Namibia and Germany in August signed a joint communiqué of intent to build up solar and wind energy potential in the country. Germany is prepared to pump up to 40 million euro into the partnership.

PRICE

Germany is convinced that Namibia can supply the cheapest green hydrogen in the world.

The country’s science minister Anja Karliczek is quoted by Recharge as saying Namibia’s wind and solar power will enable the country to produce green hydrogen via electrolysis at a price of €1.50-2.00 (US$1.76-2.34) per kg. This would make Namibia’s prices more competitive than in renewable hydrogen front-runner countries Chile and Australia.

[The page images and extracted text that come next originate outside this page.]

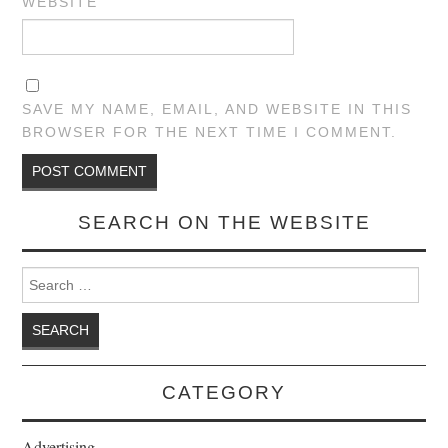
WEBSITE
SAVE MY NAME, EMAIL, AND WEBSITE IN THIS
BROWSER FOR THE NEXT TIME I COMMENT.
SEARCH ON THE WEBSITE
Search for:
CATEGORY
Advertising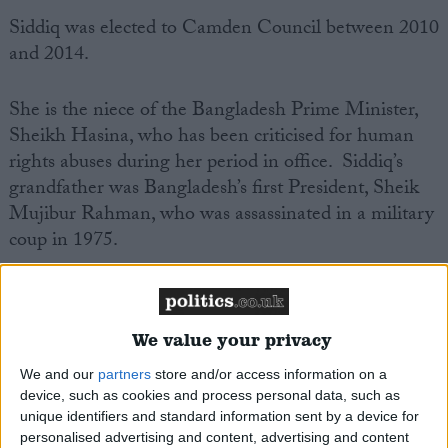
Siddiq was elected to Camden Council between 2010
and 2014.
She is the niece of the Bangladesh Prime Minister,
Sheikh Hasina, who has been criticised for human
rights abuses during her period in office. Siddiq’s
grandfather was Bangladesh’s first President, Sheik
Mujibur Rahman, who was assassinated in a military
coup in 1975.
A campaigner against Brexit, Siddiq once delayed a
planned caesarean operation to vote against Theresa
We value your privacy
May’s Brexit agreement.
We and our
partners
store and/or access information on a
device, such as cookies and process personal data, such as
Siddiq is said to be Parliament’s shortest MP at four
unique identifiers and standard information sent by a device for
feet eleven inches and a half.
personalised advertising and content, advertising and content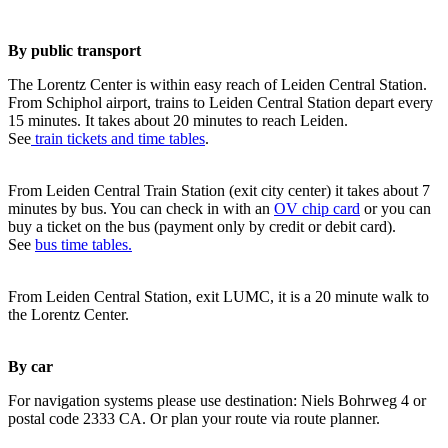
By public transport
The Lorentz Center is within easy reach of Leiden Central Station.
From Schiphol airport, trains to Leiden Central Station depart every
15 minutes. It takes about 20 minutes to reach Leiden.
See
train tickets and time tables
.
From Leiden Central Train Station (exit city center) it takes about 7
minutes by bus. You can check in with an
OV chip card
or you can
buy a ticket on the bus (payment only by credit or debit card).
See
bus time tables.
From Leiden Central Station, exit LUMC, it is a 20 minute walk to
the Lorentz Center.
By car
For navigation systems please use destination: Niels Bohrweg 4 or
postal code 2333 CA. Or plan your route via route planner.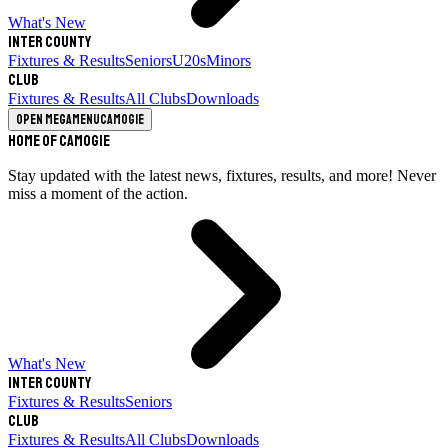
What's New
Inter County
Fixtures & Results
Seniors
U20s
Minors
Club
Fixtures & Results
All Clubs
Downloads
Open megamenu
Camogie
Home of Camogie
Stay updated with the latest news, fixtures, results, and more! Never
miss a moment of the action.
What's New
Inter County
Fixtures & Results
Seniors
Club
Fixtures & Results
All Clubs
Downloads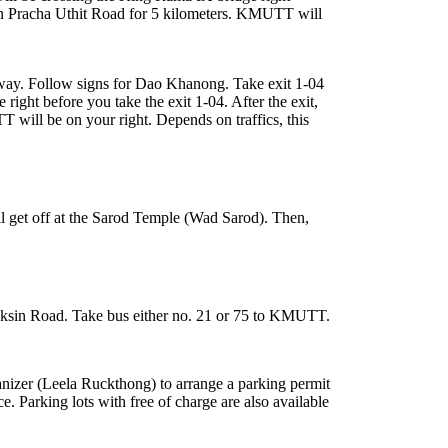
ue on Pracha Uthit Road for 5 kilometers. KMUTT will
way. Follow signs for Dao Khanong. Take exit 1-04
ght before you take the exit 1-04. After the exit,
 will be on your right. Depends on traffics, this
 get off at the Sarod Temple (Wad Sarod). Then,
Taksin Road. Take bus either no. 21 or 75 to KMUTT.
anizer (Leela Ruckthong) to arrange a parking permit
e. Parking lots with free of charge are also available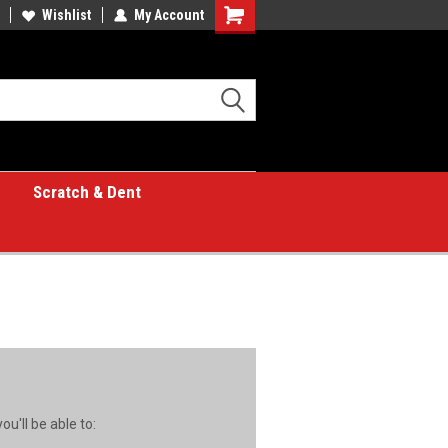
Wishlist
My Account
Shopping
Cart
Scratch & Dent
u'll be able to: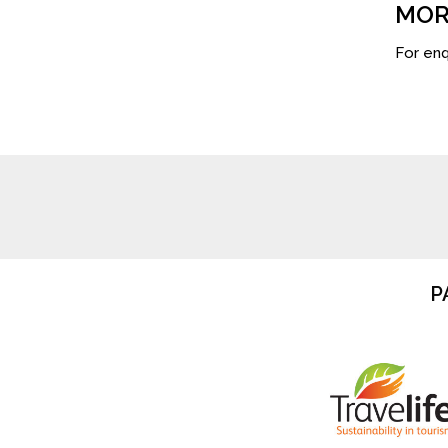
MOR
For enq
P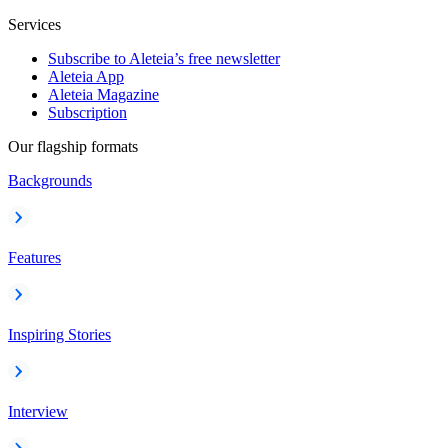
Services
Subscribe to Aleteia’s free newsletter
Aleteia App
Aleteia Magazine
Subscription
Our flagship formats
Backgrounds
Features
Inspiring Stories
Interview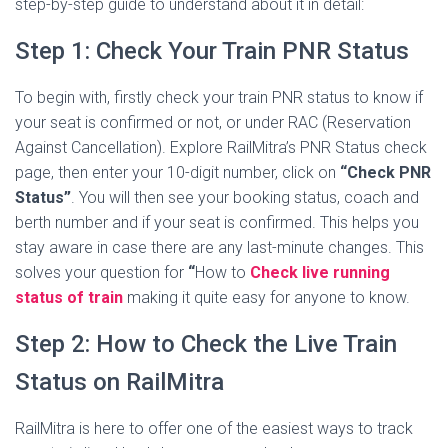
step-by-step guide to understand about it in detail:
Step 1: Check Your Train PNR Status
To begin with, firstly check your train PNR status to know if
your seat is confirmed or not, or under RAC (Reservation
Against Cancellation). Explore RailMitra’s PNR Status check
page, then enter your 10-digit number, click on
“Check PNR
Status”
. You will then see your booking status, coach and
berth number and if your seat is confirmed. This helps you
stay aware in case there are any last-minute changes. This
solves your question for
“
How to
Check live running
status of train
making it quite easy for anyone to know.
Step 2: How to Check the Live Train
Status​ on RailMitra
RailMitra is here to offer one of the easiest ways to track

“The [German] National Hydrogen Council estimates that German industry alone, excluding refineries, will have a hydrogen requirement of 1.7 million tonnes per year by 2030, which will continue to increase thereafter,” Karliczek is quoted by Recharge.

“This demand forecast shows that we need large quantities and cheap kilo prices quickly. Namibia can deliver that,” she said.

In another report, Recharge points out that green hydrogen is currently far more expensive to produce than the grey hydrogen derived from unabated fossil fuels which accounts for 95-99% of the world’s hydrogen demand currently.

The news site quotes the International Energy Agency which puts the current cost of green hydrogen at US$3-8/kg, compared to US$0.50-1.70/kg for unabated grey hydrogen.

Recharge maintains that governments will need to subsidise green hydrogen in the short to medium term to make it affordable and create a viable and sustainable market for the gas.

Cirrus also raised price concerns: “Although governments, business and individuals across the world are increasingly looking to reduce or offset carbon emissions, the cost of this will bear a material consideration. Where cheaper alternatives arise, this would drive substitution.

“This raises the question, presently, whether entities will be willing to pay the substantial ‘green premium’ and for how long this can be sustained,” Cirrus said.

NO GREEN BULLET

Green hydrogen may be an exciting opportunity for Namibia over the medium to long term, however establishing this industry successfully will take material changes in general investment policy and will likely only occur five to ten years from now, Cirrus said.

The analysts continue: “Given the risk and uncertainty around the global move to net-zero emissions, it remains possible that green hydrogen may fall by the wayside before real viability is reached. In this regard, efforts to pursue this sector should not be ignored, however, this industry cannot and should not be seen as a core part of the post-Covid recovery plan, but rather part of a longer-term initiative to develop and brand ‘Green Namibia’, taking advantage of the global move towards increased sustainability.”

SS said they remained concerned that green hydrogen is seen as a major solution to Namibia’s economic woes.

“While green hydrogen is receiving significant amount of attention and focus, we do caution that long standing challenges and growth impediments remain in place. These issues have been with us for a long time and would need to be addressed, not just to improve the economic recovery from the lockdown induced depression and to achieve sustainable long-term growth, but especially if we want the green hydrogen project to be successful,” SS said.

Cirrus said green hydrogen should not become “a smokescreen that creates a perception that the post-Covid world is bright”.

“Green hydrogen will not generate this bright world for most Namibians, and as such, it should be a side-line to the real project – a project of attracting and sustaining grassroots investment, employment and growth, and improved allocation of public resources, together contributing to improved household incomes and livelihoods,” Cirrus said.